Provided data
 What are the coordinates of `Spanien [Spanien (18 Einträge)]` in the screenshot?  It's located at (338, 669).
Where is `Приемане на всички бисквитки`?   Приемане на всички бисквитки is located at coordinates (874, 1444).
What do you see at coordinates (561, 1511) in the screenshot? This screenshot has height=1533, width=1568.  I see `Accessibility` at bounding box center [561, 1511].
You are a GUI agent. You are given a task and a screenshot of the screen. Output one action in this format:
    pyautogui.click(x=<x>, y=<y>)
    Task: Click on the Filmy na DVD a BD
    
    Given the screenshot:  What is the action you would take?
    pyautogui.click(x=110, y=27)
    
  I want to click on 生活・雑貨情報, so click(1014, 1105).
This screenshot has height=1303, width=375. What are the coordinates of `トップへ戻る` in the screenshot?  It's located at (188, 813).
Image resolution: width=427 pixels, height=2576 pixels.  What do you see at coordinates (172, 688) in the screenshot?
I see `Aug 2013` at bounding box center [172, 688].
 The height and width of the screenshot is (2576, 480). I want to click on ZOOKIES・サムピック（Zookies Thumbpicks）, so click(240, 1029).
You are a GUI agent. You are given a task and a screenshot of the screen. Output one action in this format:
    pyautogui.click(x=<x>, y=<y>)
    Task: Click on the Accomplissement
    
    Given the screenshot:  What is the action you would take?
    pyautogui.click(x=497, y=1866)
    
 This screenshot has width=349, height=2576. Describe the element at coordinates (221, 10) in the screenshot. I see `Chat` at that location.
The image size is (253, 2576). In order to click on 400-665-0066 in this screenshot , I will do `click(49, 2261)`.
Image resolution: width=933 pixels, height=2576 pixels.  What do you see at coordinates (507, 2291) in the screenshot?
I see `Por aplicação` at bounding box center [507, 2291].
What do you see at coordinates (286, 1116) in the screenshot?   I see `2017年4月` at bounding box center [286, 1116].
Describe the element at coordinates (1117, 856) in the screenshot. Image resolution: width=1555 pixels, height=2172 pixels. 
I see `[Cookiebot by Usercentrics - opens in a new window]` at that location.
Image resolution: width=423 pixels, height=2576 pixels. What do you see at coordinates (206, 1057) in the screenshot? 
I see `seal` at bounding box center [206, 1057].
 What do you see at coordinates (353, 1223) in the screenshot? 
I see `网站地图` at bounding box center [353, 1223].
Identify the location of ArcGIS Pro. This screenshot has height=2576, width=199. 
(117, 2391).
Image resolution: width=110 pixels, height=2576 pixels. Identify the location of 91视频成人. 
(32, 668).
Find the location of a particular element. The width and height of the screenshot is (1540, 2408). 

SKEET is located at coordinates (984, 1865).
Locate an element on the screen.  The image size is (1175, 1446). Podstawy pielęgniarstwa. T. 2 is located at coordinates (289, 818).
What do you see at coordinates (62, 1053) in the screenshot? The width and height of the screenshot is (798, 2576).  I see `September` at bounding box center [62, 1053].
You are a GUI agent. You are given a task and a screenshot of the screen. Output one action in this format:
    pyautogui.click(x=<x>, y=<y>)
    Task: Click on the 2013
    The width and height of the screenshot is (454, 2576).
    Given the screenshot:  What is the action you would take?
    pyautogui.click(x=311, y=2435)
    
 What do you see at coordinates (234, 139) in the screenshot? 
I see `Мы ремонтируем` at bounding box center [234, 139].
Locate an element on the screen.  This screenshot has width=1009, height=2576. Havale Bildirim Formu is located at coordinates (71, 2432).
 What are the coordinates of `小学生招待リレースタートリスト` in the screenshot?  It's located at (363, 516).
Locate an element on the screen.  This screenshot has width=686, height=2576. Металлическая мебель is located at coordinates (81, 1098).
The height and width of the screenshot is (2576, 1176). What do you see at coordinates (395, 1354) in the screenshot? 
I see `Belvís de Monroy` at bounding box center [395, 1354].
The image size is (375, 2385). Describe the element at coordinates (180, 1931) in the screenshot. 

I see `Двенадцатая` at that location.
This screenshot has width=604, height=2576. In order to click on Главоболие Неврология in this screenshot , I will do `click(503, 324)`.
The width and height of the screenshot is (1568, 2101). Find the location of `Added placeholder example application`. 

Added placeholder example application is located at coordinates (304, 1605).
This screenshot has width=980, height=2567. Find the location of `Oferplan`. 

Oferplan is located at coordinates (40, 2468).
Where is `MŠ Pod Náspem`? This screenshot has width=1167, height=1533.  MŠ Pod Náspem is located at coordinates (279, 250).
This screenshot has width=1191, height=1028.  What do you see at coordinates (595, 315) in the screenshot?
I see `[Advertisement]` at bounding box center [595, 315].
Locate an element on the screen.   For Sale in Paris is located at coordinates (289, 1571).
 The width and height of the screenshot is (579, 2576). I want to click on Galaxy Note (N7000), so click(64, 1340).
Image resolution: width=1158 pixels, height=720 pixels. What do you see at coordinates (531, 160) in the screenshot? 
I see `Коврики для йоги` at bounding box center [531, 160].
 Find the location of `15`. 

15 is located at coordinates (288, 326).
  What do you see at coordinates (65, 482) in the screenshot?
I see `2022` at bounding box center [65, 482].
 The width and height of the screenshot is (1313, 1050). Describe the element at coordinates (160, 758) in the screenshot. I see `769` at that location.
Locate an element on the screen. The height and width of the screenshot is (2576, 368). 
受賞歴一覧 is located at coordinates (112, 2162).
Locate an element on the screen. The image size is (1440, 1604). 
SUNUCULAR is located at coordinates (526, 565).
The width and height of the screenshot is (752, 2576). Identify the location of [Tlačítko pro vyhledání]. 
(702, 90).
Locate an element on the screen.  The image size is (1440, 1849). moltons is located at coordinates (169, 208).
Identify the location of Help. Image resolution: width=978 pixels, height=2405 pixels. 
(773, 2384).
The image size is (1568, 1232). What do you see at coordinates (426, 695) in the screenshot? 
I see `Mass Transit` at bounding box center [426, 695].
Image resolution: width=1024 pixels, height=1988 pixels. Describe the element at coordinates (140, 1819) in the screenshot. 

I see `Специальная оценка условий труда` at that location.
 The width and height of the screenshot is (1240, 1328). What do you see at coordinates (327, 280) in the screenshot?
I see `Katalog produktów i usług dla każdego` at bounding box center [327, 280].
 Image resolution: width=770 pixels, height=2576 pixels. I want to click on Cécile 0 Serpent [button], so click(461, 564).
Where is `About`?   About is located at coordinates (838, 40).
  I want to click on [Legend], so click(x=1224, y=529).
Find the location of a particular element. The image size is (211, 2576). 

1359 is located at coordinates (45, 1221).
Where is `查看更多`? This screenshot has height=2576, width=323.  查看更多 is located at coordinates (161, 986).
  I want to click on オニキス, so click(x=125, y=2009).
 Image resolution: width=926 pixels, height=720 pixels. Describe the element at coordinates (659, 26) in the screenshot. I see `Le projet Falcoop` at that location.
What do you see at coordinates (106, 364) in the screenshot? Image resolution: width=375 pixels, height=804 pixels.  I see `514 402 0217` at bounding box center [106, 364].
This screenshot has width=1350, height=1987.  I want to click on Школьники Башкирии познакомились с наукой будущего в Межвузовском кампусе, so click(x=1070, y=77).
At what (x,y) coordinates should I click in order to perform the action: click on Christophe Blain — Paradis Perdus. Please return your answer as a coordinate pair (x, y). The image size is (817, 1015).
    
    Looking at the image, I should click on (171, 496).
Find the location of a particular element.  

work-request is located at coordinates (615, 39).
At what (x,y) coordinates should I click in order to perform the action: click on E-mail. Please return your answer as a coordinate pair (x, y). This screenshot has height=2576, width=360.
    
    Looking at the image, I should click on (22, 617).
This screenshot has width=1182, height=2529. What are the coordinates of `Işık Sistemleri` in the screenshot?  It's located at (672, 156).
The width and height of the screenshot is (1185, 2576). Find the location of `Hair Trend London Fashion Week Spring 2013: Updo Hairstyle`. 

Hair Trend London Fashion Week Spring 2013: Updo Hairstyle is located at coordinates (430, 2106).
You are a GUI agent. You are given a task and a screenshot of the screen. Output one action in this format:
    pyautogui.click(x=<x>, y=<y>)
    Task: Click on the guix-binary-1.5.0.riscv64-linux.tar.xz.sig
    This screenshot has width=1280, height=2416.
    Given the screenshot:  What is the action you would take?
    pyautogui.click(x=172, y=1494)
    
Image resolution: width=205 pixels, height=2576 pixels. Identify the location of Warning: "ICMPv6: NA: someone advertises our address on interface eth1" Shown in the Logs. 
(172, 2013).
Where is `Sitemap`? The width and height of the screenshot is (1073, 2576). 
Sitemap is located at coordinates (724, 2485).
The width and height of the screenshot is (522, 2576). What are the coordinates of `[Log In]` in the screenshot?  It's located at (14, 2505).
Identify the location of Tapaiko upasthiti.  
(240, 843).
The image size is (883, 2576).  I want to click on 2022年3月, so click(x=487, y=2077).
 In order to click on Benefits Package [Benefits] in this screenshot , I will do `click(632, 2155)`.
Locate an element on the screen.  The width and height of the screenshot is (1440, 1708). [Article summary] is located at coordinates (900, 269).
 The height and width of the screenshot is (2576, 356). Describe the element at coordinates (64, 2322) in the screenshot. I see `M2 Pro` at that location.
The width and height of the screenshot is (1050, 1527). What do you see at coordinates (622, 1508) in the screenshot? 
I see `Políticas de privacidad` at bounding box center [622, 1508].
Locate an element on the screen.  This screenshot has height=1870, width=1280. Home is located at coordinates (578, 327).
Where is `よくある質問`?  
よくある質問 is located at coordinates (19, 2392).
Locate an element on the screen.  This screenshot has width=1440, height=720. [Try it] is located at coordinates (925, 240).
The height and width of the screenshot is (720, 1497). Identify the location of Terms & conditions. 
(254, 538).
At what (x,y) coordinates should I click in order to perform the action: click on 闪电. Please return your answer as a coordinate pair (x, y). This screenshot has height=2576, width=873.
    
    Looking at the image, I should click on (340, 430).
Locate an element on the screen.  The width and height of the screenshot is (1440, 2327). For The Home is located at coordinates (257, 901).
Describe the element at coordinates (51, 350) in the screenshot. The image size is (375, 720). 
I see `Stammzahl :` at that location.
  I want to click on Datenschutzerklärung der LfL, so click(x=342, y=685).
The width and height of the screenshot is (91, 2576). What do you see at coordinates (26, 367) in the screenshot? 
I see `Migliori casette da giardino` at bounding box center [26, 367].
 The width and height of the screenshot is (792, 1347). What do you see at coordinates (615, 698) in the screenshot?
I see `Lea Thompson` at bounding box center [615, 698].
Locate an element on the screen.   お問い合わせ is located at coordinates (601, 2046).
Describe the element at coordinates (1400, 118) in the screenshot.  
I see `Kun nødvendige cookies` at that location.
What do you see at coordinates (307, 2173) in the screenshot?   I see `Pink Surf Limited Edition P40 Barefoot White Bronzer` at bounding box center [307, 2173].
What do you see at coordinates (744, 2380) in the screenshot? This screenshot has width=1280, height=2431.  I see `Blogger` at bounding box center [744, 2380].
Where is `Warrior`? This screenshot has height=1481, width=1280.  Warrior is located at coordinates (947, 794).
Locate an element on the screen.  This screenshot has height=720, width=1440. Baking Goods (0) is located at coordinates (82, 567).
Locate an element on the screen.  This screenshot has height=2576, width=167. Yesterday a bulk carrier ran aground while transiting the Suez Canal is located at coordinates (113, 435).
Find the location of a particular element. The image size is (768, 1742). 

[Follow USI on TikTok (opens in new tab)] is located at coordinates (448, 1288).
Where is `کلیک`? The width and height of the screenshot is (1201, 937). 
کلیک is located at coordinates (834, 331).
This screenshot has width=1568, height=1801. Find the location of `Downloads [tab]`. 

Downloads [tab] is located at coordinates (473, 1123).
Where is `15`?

About this task
Would you transcribe exactly the lines from the one containing "is (1201, 937)." to the end of the material, and leave out the rest?

Completed exercise
Where is `کلیک`? The width and height of the screenshot is (1201, 937). 
کلیک is located at coordinates (834, 331).
This screenshot has width=1568, height=1801. Find the location of `Downloads [tab]`. 

Downloads [tab] is located at coordinates (473, 1123).
Where is `15`?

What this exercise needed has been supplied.